5年前、北海道旭川市でいじめを受けていた女子中学生が自殺し、遺族が旭川市に損害賠償を求めていた裁判は、市が遺族に7000万円を支払うことなどで26日和解が成立しました。

原告弁護団 石田達也弁護士
「遺族側の主張に沿った勝訴的和解であると受け止めております」

この裁判は、2021年、当時中学2年の廣瀬爽彩さんが旭川の公園で自殺したのは、市や学校が適切な対応を怠ったためだとして、遺族が市に約1億1500万円の損害賠償を求めていたものです。

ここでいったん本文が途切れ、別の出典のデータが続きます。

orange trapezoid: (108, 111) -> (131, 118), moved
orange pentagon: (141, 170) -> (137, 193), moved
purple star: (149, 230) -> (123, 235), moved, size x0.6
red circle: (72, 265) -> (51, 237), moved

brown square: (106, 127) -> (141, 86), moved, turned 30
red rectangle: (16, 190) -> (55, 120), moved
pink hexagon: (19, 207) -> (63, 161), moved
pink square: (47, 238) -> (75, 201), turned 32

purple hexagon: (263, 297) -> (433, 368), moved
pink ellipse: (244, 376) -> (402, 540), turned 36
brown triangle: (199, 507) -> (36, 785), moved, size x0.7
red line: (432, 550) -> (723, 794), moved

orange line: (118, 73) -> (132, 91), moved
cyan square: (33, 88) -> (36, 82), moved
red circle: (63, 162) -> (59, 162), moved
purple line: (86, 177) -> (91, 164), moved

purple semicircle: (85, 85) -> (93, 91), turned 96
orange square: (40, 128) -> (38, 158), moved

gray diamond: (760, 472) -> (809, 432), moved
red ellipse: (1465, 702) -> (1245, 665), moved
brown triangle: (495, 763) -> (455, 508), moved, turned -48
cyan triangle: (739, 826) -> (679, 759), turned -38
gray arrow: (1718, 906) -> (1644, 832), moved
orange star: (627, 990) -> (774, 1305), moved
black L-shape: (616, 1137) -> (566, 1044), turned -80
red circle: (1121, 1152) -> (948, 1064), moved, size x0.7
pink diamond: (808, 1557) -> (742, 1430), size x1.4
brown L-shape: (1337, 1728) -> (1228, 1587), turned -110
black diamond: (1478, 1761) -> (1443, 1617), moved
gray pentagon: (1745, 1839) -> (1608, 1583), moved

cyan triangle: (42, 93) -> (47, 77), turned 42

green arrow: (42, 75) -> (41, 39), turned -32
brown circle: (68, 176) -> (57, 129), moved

旭川地裁は、1月に市が遺族に7000万円を支払い、遺族はいじめの再発防止に向けた市の取り組みを評価することなどを盛り込んだ和解案を提示していて、26日和解が成立しました。

原告弁護団 石田達也弁護士
「いじめの早期発見、早期対応という基本原則を無視することが、取り返しのつかない結果を招くということ、高額の賠償義務を負わされるということ、学校関係者はこれを忘れることなく、徹底した再発防止に努めてもらいたい」

和解を受け、旭川市の今津寛介市長は「同じようなことを2度と起こさないよう、いじめ対策に全力で取り組む」とコメント。

一方、廣瀬さんの母親は「今後は被害を受けた子供たちに寄り添い、2度と娘のような思いをする人がいなくなることを強く願っております」とコメントしています。